9.      The compensation matter was settled by way of a lump sum redemption on 1 August 2002.  That was the second piece of compensation and Mr Zaichenko appeared before Truss J in the Compensation Court of New South Wales.  His understanding was that there was no social security benefits which had to be refunded and Truss J was informed of that and that can be seen from Exhibit A2.  The Tribunal notes from that transcript that Mr Zaichenko informed her Honour that he knew that the $60,000.00 was in redemption of his compensation rights and was final settlement for, and I quote: “the parts of your body in addition to those that have already been compensated”..  Her Honour was also informed at that hearing that Mr Zaichenko had been told in relation to the $32,500.00 paid on 28 May 2001 that there was no requirement for repayment to Centrelink and that is found at T18, page 66.
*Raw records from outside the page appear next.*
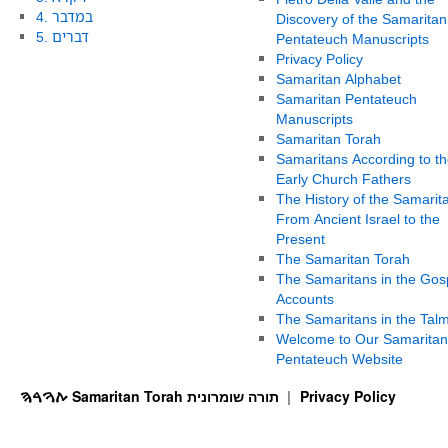
4. במדבר
Discovery of the Samaritan
5. דברים
Pentateuch Manuscripts
Privacy Policy
Samaritan Alphabet
Samaritan Pentateuch
Manuscripts
Samaritan Torah
Samaritans According to th
Early Church Fathers
The History of the Samarit
From Ancient Israel to the
Present
The Samaritan Torah
The Samaritans in the Gos
Accounts
The Samaritans in the Tal
Welcome to Our Samaritan
Pentateuch Website
ࠕࠅࠓࠄ Samaritan Torah תורה שומרונית
Privacy Policy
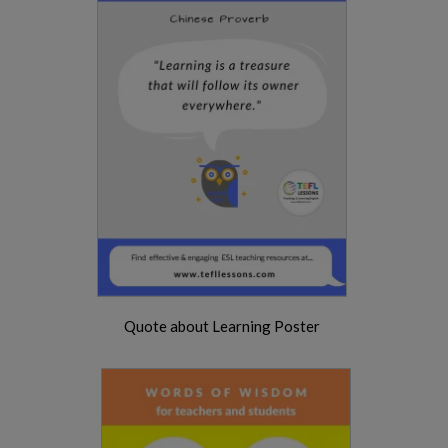
Quote about Learning Poster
10.     Mr Zaichenko acknowledged that he received a general letter from Centrelink dealing with the 1996/97 claim which gave general information about how worker’s compensation claims can effect and impact upon social security payments.  Mr Zaichenko affirmed that he had read that letter and had understood it.  Mr Zaichenko also told the Tribunal that he had not questioned this letter or sought any additional information or advice from Centrelink or a Department of Family and Community Services Officer.  He stated that he did not do that, he did not think there was a need to do that and in any event, he was mostly working full-time.  He noted that the letter he received on 12 December 2000 (T16) was similar to the letter he received in 1996/1997.  Amongst other things, the letter at T16, page 62 stated that:

“Before you agree to settle your compensation claim, you or your solicitor should contact us to find out if you will have to pay back any money and if your future payments will be affected. 

If you have any questions about this letter, please phone me on the above telephone number.”
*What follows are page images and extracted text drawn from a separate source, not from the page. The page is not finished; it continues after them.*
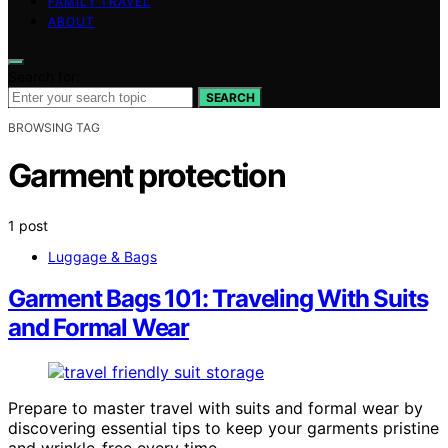
FAMILY TRAVEL
ABOUT
Search for:
SEARCH
BROWSING TAG
Garment protection
1 post
Luggage & Bags
Garment Bags 101: Traveling With Suits
and Formal Wear
Prepare to master travel with suits and formal wear by
discovering essential tips to keep your garments pristine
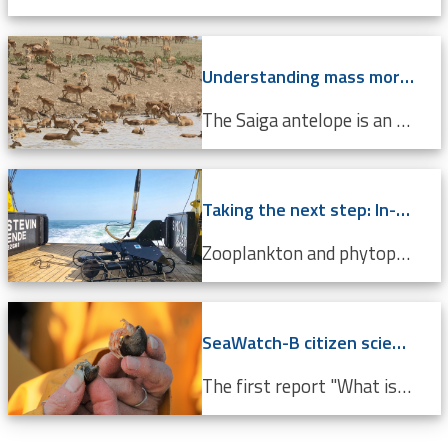
Understanding mass mortality in saiga antelope population
The Saiga antelope is an endangered species that lives in Central Asian steppes and semi-arid regions. Scientists around the world are working tirelessly to prevent it from becoming completely extinct. Every year, they migrate approximately 500 km from north to south, and back. In 2015, roughly 60%...
Taking the next step: In-situ imaging data through the Video Plankton Recorder
Zooplankton and phytoplankton are essential to coastal ecosystems, playing crucial roles in marine food webs. Environmental changes like climate change and pollution threaten these delicate communities, making monitoring crucial. The Video Plankton Recorder (VPR), integrated with LifeWatch...
SeaWatch-B citizen science data confirm climate change
The first report "What is the state of the North Sea?" by the LifeWatch citizen science project SeaWatch-B shows that the Belgian North Sea is affected by human activities, more in particular climate change. Cold-water species such as the North Sea shrimp are decreasing in number compared to a...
And that was signed by a J Graham, Delegated Compensation Recovery Officer.

11.     The first occasion that Mr Zaichenko became aware of the repayment of the $3,662.50 occurred when he received a letter from CMI telling him that that money had to be repaid to Centrelink.  He, as I understand it, contacted by telephone the Charlestown Centrelink Office and subsequently spoke to his solicitor, Mr David Jones. Mr Zaichenko told the Tribunal that even if he had been aware of the requirement to repay the $3,662.50, he would not have changed his mind about agreeing to the compensation.  He stated that he was working full-time and he just did not consider that there would be any application of a preclusion period to him nor that there would be any requirement for repayment of any money.
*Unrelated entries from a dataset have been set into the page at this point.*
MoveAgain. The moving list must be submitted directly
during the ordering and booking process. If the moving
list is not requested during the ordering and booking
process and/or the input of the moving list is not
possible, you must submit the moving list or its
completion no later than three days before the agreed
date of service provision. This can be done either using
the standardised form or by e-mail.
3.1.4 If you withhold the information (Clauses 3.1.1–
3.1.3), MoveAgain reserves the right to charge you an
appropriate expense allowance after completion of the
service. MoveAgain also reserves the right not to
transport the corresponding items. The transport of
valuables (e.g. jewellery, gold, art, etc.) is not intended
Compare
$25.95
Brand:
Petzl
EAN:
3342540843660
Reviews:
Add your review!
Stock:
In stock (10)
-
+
12.     Mr Zaichenko stated that he is financially secure.  He spoke of his back injury as being the worst of the injuries that incapacitates him and he has to be careful how he moves but he is still able to conduct his life in, for all respects and purposes, a normal way.  The evidence from the New South Wales Compensation Court in relation to the matter before her Honour Truss J, to reiterate, ascertained that Mr Zaichenko knew that the $60,000.00 was in redemption of his rights and that it was a final settlement

involving all parts of his body in addition to those already compensated to him.  Truss J was told by Mr Zaichenko that there were no benefits to be refunded and that it was confirmed that they were the instructions by Mr Zaichenko's legal representative at that time.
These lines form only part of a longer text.